[Given information Boundary: Start]

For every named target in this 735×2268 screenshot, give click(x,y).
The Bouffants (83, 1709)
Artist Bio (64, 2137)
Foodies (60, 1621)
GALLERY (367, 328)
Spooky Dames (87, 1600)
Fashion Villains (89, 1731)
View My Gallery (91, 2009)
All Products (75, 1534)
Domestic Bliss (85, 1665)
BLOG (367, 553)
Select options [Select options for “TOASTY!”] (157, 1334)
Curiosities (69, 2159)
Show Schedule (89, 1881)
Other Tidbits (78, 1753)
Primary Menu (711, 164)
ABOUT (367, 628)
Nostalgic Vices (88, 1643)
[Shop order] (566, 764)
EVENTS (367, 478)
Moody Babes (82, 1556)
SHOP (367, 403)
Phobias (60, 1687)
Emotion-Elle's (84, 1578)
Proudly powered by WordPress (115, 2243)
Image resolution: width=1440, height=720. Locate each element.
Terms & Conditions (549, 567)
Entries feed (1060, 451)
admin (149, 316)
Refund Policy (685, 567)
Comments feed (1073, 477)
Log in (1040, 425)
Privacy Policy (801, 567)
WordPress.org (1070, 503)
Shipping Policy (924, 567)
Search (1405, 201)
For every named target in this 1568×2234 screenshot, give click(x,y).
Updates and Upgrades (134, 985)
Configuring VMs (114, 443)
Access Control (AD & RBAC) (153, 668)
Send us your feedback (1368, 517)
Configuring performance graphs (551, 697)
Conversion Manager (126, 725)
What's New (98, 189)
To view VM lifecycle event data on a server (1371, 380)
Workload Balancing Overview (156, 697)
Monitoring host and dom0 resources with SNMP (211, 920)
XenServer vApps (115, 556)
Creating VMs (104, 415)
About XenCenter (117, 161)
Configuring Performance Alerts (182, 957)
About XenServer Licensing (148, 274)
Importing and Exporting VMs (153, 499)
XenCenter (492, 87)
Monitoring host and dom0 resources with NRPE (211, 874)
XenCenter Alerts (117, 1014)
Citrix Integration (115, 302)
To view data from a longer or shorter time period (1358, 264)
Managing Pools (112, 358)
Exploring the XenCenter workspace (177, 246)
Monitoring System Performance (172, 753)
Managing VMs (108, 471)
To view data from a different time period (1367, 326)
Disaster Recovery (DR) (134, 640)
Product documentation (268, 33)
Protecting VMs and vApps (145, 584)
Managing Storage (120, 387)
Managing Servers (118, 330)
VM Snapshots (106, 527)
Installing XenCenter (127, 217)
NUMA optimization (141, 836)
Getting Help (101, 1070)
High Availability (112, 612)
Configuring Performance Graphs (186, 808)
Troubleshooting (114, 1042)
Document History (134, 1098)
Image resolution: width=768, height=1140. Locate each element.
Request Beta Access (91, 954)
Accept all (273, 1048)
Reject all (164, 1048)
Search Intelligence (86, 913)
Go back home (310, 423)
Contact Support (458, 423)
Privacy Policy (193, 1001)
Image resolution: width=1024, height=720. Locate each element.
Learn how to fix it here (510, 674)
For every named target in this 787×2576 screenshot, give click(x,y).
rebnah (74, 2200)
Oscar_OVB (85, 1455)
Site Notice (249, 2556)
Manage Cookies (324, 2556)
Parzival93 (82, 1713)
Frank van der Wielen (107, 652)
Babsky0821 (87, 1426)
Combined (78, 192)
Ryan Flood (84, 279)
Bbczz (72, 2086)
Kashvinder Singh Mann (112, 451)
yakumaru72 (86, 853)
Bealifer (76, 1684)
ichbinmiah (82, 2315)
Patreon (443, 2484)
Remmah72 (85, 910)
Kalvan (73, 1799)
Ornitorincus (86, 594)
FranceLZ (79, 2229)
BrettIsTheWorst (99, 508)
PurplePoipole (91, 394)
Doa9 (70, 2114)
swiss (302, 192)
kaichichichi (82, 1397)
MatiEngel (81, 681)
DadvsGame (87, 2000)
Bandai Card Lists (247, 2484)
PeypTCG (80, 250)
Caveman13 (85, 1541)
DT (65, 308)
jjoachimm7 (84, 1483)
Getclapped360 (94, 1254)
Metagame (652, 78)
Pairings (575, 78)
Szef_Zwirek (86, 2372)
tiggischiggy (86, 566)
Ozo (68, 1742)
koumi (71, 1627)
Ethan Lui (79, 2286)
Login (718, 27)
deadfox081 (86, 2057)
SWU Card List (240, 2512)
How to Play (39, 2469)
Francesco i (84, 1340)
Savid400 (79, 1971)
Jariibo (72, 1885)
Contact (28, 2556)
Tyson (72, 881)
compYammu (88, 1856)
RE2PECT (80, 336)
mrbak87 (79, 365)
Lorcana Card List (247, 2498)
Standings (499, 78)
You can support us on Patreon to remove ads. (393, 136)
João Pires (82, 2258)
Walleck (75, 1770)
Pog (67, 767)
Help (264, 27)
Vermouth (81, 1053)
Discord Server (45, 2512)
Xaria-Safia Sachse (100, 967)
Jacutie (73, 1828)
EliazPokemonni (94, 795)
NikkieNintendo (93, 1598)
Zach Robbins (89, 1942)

[Given information Boundary: End]

- Exercise aim
The lines to copy run from the start of the records above through the line holding "admin (149, 316)"; give them exactly, both ends included, and nothing else.

- Your solution
For every named target in this 735×2268 screenshot, give click(x,y).
The Bouffants (83, 1709)
Artist Bio (64, 2137)
Foodies (60, 1621)
GALLERY (367, 328)
Spooky Dames (87, 1600)
Fashion Villains (89, 1731)
View My Gallery (91, 2009)
All Products (75, 1534)
Domestic Bliss (85, 1665)
BLOG (367, 553)
Select options [Select options for “TOASTY!”] (157, 1334)
Curiosities (69, 2159)
Show Schedule (89, 1881)
Other Tidbits (78, 1753)
Primary Menu (711, 164)
ABOUT (367, 628)
Nostalgic Vices (88, 1643)
[Shop order] (566, 764)
EVENTS (367, 478)
Moody Babes (82, 1556)
SHOP (367, 403)
Phobias (60, 1687)
Emotion-Elle's (84, 1578)
Proudly powered by WordPress (115, 2243)
Image resolution: width=1440, height=720. Locate each element.
Terms & Conditions (549, 567)
Entries feed (1060, 451)
admin (149, 316)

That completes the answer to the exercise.